The solution to this problem was a nice piece of hackery.

start first called Rx::undump, the Perl function that converted the instrumented H-regex back into compiled bytecode. Rx::undump returned two values: An SV containing the B-regex, and a count of the total number of instruments. start then malloc'ed a new struct regexp and installed the B-regex into it. It also smashed the minlen value to 0 to disable the minlen optimization.

There's one essential item I have left out until now. An instrument is essentially a (?{...}) item in the regex. To construct an instrument, you have to do two things. The easy part is that you must install an EVAL op into the appropriate place in the B-regex. undump has done that. The harder part is that you have to construct the Perl code that actually occupies the ... part of the instrument, compile it, and install the pointers into the regdata member of the struct regexp.

Perl's dynamic compilation comes the the rescue here. The code that actually occupies the ... in the (?{...}) has the following form:

        Rx::_xs_callback_glue(%d)

where %d is replaced with the ID number of the instrument prior to compilation.

One beneficial feature of this scheme is that start does not need to understand anything at all about the instruments. Instrument #17 is the one whose code and pad pointers are in positions 51, 52, and 53 of the reg_data array; therefore I can compile the appropriate code (Rx::_xs_callback_glue(17)) and install the pointers without knowing anything else about the location or function of instrument #17. ActiveState might have rearranged or renumbered the instruments between the calls to instrument and start; my code didn't have to care.

start malloc'ed a new struct reg_data to receive the pointers. Then it ran a simple loop, once for each instrument. It used sprintf into a fixed-size buffer to manufacture the string "Rx::_xs_callback_glue(%d)" (with the %d appropriate replaced, of course) and called sv_compile_2op to compile the resulting instrument code. The result from sv_compile_2op was exactly the three pointers that start needed to insert into reg_data.

start now had a complete struct regexp which was not yet attached to the rest of the program. It needed to attach this regexp to some part of the program that it could actually execute. It called get_cv("Rx::do_match") to find the root of the op tree for the function Rx::do_match, and then recursively groveled the op tree of the function looking for the match op node. do_match, you may recall, looks like this:

        sub do_match {
          my ($s) = @_;
          $s =~ /dummy/; # This regex gets replaced by Rx
        }

The groveling was done by a function named _locate_match_op, which was adapted from my investigation of the weird hack described above under Digression About Dummy Regexes. Which just goes to show that when you come to kill a dragon, it never hurts to bring along all the hardware you can find, because you never know what will be useful. Upon finding the one and only match op in Rx::do_match, start installed its artificially-manufactured struct regexp into it.

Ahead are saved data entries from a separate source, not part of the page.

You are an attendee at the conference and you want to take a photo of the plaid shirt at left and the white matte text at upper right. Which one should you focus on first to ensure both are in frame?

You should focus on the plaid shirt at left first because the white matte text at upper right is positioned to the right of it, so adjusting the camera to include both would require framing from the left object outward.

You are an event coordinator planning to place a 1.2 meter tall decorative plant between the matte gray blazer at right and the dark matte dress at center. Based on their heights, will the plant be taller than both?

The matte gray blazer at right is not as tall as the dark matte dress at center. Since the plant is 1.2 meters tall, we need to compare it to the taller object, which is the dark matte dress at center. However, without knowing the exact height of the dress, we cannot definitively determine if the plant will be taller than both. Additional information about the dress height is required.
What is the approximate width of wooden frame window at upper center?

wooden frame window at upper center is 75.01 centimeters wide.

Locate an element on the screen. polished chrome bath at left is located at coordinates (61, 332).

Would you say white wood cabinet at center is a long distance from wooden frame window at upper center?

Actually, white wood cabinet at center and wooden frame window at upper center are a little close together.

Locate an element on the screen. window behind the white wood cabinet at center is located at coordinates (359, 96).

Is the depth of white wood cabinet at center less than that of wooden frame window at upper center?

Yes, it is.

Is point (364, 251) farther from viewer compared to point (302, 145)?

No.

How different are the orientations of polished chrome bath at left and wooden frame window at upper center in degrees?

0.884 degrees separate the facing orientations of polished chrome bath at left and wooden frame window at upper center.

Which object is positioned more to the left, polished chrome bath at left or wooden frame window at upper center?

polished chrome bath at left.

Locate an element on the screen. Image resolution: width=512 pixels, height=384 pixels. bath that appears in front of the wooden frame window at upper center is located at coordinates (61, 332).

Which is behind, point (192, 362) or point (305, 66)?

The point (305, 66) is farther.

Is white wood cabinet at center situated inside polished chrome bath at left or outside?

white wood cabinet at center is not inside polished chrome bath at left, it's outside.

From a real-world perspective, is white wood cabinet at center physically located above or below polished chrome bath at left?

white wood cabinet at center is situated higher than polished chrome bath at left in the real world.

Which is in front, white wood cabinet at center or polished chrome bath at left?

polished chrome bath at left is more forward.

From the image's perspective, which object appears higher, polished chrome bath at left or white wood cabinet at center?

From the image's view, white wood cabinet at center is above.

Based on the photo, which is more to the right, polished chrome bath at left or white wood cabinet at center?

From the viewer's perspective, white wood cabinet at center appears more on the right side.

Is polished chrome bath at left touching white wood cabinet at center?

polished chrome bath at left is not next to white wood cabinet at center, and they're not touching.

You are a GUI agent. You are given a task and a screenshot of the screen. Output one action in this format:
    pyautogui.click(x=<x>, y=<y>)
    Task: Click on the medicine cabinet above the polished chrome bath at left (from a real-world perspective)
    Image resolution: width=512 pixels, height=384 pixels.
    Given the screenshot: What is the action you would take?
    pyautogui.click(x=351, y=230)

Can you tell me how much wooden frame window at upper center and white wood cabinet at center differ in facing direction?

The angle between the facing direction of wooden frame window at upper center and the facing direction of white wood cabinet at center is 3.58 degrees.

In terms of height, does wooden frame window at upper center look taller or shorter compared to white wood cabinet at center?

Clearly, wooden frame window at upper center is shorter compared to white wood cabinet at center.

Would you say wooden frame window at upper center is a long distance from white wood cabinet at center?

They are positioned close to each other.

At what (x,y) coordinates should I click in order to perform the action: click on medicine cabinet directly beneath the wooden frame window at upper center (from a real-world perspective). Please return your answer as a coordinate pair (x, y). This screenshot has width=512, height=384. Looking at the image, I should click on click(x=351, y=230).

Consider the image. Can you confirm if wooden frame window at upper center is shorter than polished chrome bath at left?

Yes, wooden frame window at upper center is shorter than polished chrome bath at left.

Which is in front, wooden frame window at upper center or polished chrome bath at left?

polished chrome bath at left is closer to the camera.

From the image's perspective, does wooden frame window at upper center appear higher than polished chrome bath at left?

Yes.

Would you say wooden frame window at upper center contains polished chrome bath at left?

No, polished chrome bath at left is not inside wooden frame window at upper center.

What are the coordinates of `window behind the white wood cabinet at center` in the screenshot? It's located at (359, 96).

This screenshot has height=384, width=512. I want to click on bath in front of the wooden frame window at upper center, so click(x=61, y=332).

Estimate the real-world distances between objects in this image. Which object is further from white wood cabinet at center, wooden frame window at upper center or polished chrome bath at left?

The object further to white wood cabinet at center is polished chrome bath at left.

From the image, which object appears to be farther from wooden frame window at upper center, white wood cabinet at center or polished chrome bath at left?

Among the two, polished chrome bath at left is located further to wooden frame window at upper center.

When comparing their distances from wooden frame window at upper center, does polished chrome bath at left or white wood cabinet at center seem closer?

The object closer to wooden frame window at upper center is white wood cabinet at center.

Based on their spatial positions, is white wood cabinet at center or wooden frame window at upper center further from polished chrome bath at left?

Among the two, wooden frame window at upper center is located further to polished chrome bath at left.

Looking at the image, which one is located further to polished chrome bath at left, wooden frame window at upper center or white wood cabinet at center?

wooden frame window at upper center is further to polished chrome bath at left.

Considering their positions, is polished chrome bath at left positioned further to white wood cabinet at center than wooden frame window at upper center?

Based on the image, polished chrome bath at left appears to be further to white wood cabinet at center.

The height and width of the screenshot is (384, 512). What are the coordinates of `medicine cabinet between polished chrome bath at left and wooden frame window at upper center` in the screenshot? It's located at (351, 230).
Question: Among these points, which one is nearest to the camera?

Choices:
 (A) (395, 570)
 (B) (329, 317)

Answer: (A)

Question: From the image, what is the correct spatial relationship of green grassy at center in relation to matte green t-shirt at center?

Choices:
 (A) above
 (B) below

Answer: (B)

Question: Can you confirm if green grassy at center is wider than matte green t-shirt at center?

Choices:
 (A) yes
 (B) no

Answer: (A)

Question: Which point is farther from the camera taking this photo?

start then copies the callback pointer supplied by ActiveState into a global variable, the_callback, so that _xs_callback_glue (the instrument code) can find it again later. The last thing it does is call_pv("Rx::do_match", G_SCALAR)---that is, it invokes Rx::do_match in scalar context. Rx::do_match is as depicted above, except that that the dummy pattern has had its brains scooped out and replaced with our Frankenstein Monster bytecode.

Rx::_xs_callback_glue

The instruments themselves called Rx::_xs_callback_glue, which was an XS function. The single argument to this function was the instrument ID number. The function gathered up the values of $`, $&, $', $1, and so forth, and build an array out of them; then it passed the instrument ID number and the array to the ActiveState callback pointed to by the_callback. The callback normally returned 0, but could return 1 to indicate that it never wanted to be called again. In my opinion this was a funny interface decision, but it was easy to implement:

         if (! let_finish_naturally) {
           let_finish_naturally = (*the_callback)(id, items);
         }

Summary: Glue

I think it's worth looking at the control flow in this application. ActiveState's code calls start which is written in XS. start then performs brain surgery on do_match, which is Perl, and calls it. do_match invokes the Perl regex engine, which interprets the bytecodes, which have a pointer to the Perl code instrument that I compiled right out of an sprintfed string. The instrument invokes an XS glue callback, which then invokes the real callback that was provided by ActiveState.


Offset Annotation

This all worked fairly well, but there is one important feature that I have omitted. One would like to present the user with a graphical interface that displays the regex schematically, and allows the user to enable breakpoints by clicking on the original S-regex. For example, in the /abc/ case of the Instrumentation section, if the user clicks on the c, you would like to enable instrument #3, which is the one just before the c. Conversely, when the regex engine stops at instrument #3, you would like to highlight the appropriate part of the regex.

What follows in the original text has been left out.